Monday, April 8, 2013

Get rid of garlic mustard, now

Early spring is a great time to go after your local garlic mustard infestation. Garlic mustard is an invasive herb spreading rapidly through Midwestern landscapes and beyond. Its a leafy green monster crowding out native wildflowers by shading them out and by poisoning them, a chemical attack on nearby plants called allelopathy.

Garlic mustard in April. Now is the time to stop the spread, before flower stalks rise.

Garlic mustard uprooted using a spade. The soil was batted off the roots.

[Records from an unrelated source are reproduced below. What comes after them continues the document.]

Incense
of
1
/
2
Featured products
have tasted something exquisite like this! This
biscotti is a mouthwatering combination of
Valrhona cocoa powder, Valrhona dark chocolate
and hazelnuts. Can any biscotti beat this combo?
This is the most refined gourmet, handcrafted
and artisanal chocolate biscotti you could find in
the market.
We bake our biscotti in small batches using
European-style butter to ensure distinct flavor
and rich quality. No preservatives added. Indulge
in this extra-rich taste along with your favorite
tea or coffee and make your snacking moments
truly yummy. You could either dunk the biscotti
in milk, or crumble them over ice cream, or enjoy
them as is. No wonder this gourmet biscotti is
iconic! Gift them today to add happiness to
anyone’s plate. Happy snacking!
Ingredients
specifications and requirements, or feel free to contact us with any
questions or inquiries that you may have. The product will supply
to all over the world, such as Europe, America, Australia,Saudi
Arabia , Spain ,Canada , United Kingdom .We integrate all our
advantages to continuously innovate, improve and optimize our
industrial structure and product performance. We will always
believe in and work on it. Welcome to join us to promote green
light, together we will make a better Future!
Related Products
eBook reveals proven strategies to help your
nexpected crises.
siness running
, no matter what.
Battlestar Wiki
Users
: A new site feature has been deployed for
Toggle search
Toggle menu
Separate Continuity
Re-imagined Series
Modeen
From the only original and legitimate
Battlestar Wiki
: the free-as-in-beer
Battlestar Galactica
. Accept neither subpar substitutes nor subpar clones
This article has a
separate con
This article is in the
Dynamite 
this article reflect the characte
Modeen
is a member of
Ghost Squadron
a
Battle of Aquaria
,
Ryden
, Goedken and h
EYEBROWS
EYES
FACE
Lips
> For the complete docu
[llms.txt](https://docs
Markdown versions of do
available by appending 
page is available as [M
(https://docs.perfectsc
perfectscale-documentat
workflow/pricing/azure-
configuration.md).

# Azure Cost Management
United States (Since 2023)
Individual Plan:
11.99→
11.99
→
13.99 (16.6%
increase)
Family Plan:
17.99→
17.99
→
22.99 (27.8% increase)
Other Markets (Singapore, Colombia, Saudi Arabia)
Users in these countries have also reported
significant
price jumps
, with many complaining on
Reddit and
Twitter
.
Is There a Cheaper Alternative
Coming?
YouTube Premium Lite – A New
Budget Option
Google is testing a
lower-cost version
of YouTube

Most people don't have limitless time and energy to go after invasive plants so we recommend going after quantity, not quality.

How to go about it:
  • We suggest your goal during early spring is, first, to stop the plants from flowering, second, to eliminate plants.
  • Use a spade or weed fork, push it into the soil near the base of the plant to dig out or cut off the tap roots a few inches below the surface, lever the plant upward and flop it over upside down beside its hole. Bat the root ball with the tool to knock off soil, then leave it upside down to dry out.
  • Don't make perfect the enemy of good enough, do damage to as many plants as you can, don't invest a lot of time in getting every last bit of one plant if you can use that effort in getting most of five other plants. It will take more than one outing and more than one season to get rid of garlic mustard. Get recovering plants next time out. 
  • Go after outlier plants first--stop the spread. Go after the core of the infestation after you stop the spread.
  • Get the plants before they flower (during late March through April in Ohio). Don't let them flower, go to seed, grow the problem!
What if I have little time and the flowers are already opening before I can get to it?
  • You can cut off dozens of plants in minutes. Use a weed-cutter; a manual scythe, a weed-whacker, whatever, to knock the top off of the plants, make it fun. Yes, the plants will recover and try again to flower, and you can go knock off the top of the plants again later in the season.
I have lots of time and energy to devote to invasive garlic mustard control, what should I do?
  • OK, you have time, energy, and a strong back: Pull out each plant by the roots. If your soil is loose and moist, most plants and clusters of plants will pull out, tap roots and all. Try to disturb the soil as little as possible. Compost the the pulled plants if you get them before they flower. Once they begin to flower, bag 'em.
I have read that I can just spray garlic mustard with an herbicide, isn't that a whole lot easier?
  • We recommend manual methods during spring. During spring, plants grow so fast, they can out grow the impacts of some herbicide applications.
  • Use of broadcast herbicide applications will get the nearby native wildflowers by overspray unless you use extreme caution. 
  • During late fall, after most native plants are dormant, the green leafy clusters of garlic mustard leaves, the over-wintering form of the plants, are vulnerable to some very low percentage, targeted herbicide applications during warm spells (glyphosate formulations labeled for such use).
When using herbicides: always select an herbicide labeled for the purpose you have in mind, read the entire label and follow the label instructions, exactly. Today's high tech herbicides are not your grandfather's herbicides, enough said!